Go line by line through the records below. Copy whichever lines contain the string "гора".

[Start of Attachment]

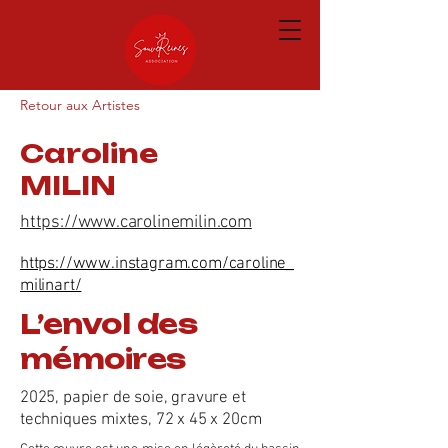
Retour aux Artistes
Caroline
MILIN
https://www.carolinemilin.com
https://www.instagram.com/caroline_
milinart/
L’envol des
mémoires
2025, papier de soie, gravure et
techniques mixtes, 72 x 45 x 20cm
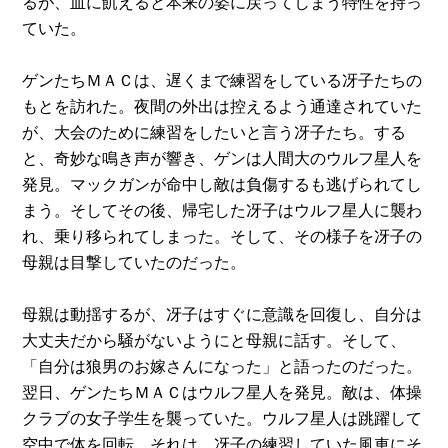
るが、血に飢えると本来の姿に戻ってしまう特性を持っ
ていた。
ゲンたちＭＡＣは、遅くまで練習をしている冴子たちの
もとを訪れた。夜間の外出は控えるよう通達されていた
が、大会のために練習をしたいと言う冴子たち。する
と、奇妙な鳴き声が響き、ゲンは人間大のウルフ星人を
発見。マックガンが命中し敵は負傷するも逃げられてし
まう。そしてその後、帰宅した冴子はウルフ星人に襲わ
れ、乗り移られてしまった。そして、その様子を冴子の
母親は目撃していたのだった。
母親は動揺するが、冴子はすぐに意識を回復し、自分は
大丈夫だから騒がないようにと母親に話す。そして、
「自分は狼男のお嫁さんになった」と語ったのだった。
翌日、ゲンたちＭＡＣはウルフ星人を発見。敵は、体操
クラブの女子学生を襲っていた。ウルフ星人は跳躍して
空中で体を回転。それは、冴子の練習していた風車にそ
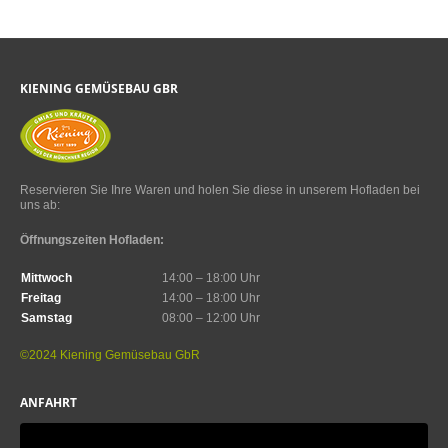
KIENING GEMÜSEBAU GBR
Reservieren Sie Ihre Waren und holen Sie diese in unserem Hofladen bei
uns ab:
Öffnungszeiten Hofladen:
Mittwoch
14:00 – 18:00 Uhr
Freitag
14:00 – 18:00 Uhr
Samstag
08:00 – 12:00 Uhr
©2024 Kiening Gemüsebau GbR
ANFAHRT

[End of Attachment]
[Start of Attachment]

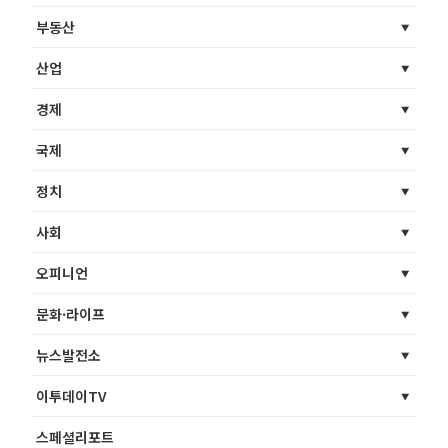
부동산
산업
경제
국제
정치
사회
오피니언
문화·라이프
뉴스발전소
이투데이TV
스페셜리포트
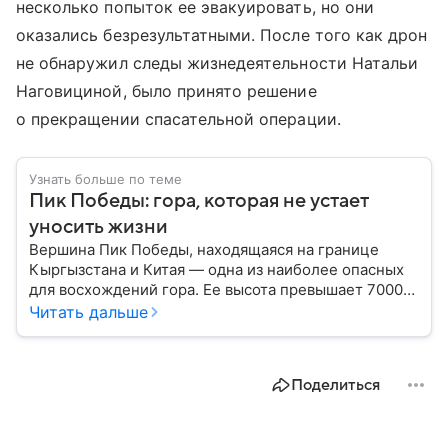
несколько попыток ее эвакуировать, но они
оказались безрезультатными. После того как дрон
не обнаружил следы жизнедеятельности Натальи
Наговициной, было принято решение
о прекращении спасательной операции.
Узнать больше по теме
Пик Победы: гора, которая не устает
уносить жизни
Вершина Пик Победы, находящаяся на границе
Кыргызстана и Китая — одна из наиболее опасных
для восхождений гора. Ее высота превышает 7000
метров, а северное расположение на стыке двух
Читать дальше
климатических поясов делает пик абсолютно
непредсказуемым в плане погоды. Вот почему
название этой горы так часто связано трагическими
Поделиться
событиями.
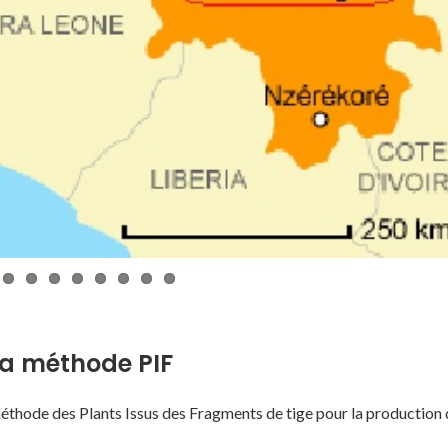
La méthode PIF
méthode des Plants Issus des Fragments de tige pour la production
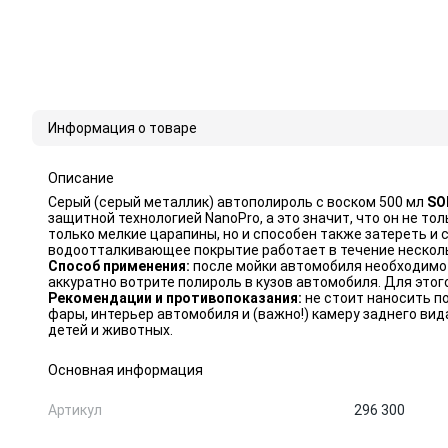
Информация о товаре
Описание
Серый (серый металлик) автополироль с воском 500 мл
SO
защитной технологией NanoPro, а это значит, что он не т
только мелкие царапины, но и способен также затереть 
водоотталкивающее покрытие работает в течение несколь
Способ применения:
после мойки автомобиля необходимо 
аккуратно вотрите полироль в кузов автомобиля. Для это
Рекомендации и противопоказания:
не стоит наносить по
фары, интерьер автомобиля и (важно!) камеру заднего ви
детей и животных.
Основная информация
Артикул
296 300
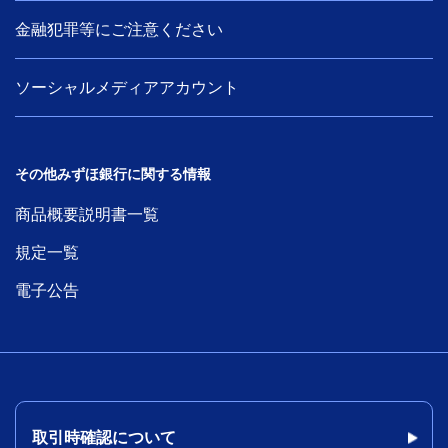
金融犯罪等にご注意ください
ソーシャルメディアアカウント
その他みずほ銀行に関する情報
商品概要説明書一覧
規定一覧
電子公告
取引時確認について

[End of Attachment]
[Start of Attachment]

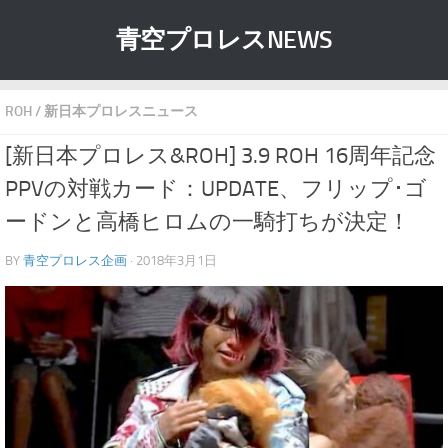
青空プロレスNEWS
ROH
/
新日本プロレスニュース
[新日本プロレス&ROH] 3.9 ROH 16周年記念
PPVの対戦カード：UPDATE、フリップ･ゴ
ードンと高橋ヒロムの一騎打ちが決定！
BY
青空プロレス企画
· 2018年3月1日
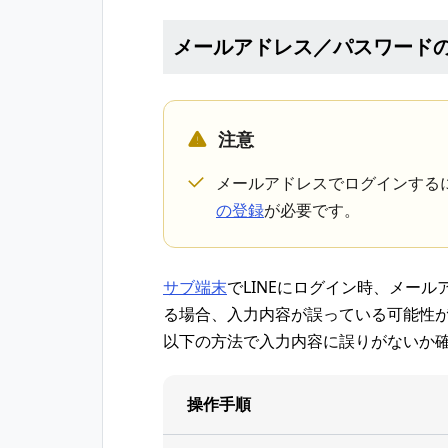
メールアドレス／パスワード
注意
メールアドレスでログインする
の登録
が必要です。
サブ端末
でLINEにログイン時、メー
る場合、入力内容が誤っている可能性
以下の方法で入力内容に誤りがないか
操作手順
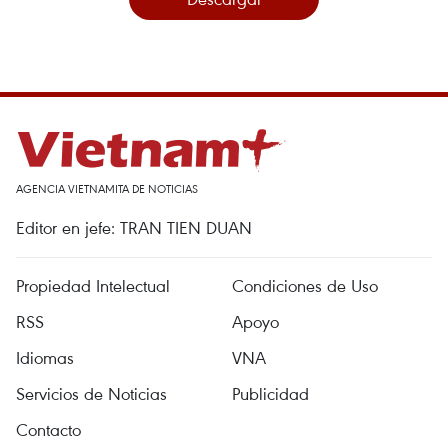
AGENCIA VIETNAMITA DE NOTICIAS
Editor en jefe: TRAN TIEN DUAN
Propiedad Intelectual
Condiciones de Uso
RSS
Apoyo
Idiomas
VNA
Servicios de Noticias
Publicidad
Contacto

[End of Attachment]

§ **REPLY**:
Пик Победы: гора, которая не устает
для восхождений гора. Ее высота превышает 7000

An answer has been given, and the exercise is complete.